Mais, berceau de Chavez ou pas, la cité ne fait pas exception et a été touchée de plein fouet par la crise économique sans précédent qui a fait chuter le PIB par habitant de ce pays producteur de pétrole au niveau de Haïti.

« On n’a pas le courant », se plaint une habitante en assistant au passage du cortège de campagne d’Arreaza, qui salue les habitants suivis de centaines de partisans en moto.

« L’espoir est de retour » est son slogan de campagne. Une formule soigneusement choisie qui fait allusion à Chavez, mais aussi à un besoin de changement alors que la famille de Chavez gouverne l’État depuis 1998.

En novembre dernier lors des élections régionales et municipales, l’opposition était sur le point d’être déclarée vainqueur de l’État de Barinas quand le Tribunal suprême a ordonné l’arrêt du comptage des voix. Il a déclaré le candidat opposant Freddy Superlano « inéligible » alors que celui-ci était légèrement en tête après le dépouillement de 90 % des bulletins.

La nouvelle élection le 9 janvier a lieu sans Superlano, mais aussi sans Argenis Chavez, frère d’Hugo Chavez, gouverneur de 2017 à 2021 et candidat à sa succession.
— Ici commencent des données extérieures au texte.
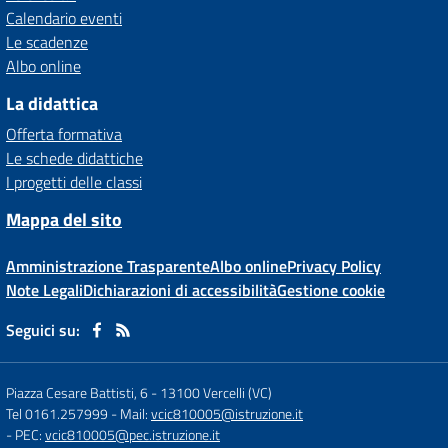
Calendario eventi
Le scadenze
Albo online
La didattica
Offerta formativa
Le schede didattiche
I progetti delle classi
Mappa del sito
Amministrazione Trasparente
Albo online
Privacy Policy
Note Legali
Dichiarazioni di accessibilità
Gestione cookie
Seguici su:
Piazza Cesare Battisti, 6
-
13100 Vercelli (VC)
Tel 0161.257999
- Mail:
vcic810005@istruzione.it
- PEC:
vcic810005@pec.istruzione.it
Il a passé la main à Arreaza après la décision de justice.

Avant lui, l’État était gouverné par l’autre frère Chavez, Adan (2008-2016), et avant lui par le père de Hugo Chavez, Hugo de los Reyes Chavez (1998-2008).

Lors des municipales de novembre, le parti de Chavez et d’Arreaza a remporté le scrutin à Sabaneta, et malgré les problèmes, l’ex-gendre est en terrain conquis.

Ici, il n’y a d’autres affiches de campagne que celles d’Arreaza. « J’ai super confiance en Arreaza. Il va se bouger », déclare Juan Antonio Lucena, chauffeur à la retraite de 66 ans, assurant être « 100 % chaviste » et avoir joué au softball avec l’ancien président.

Si Arreaza est originaire de Caracas, il peut se targuer de liens étroits avec le « Comandante » et sa famille. Il est le père de Jorge Arreaza Chavez, le premier petit-fils de Chavez qui le surnommait « El Gallito » (le petit coq).

Pour l’élu local Reinaldo Chavez, la quasi-victoire de l’opposition a été « une sonnette d’alarme » après avoir été « sans doute gagné par le triomphalisme » et un excès de confiance.

Il faut à Arreaza remonter le terrain perdu par la famille, l’usure de plus de 20 ans de pouvoir et des accusations de corruption et de clientélisme.

Edixon Nieto, agriculteur de 22 ans a voté pour l’opposition en novembre et le refera dimanche : « je ne vais pas mentir, ici à Sabaneta on est mal. La nourriture est chère. Tout est cher ».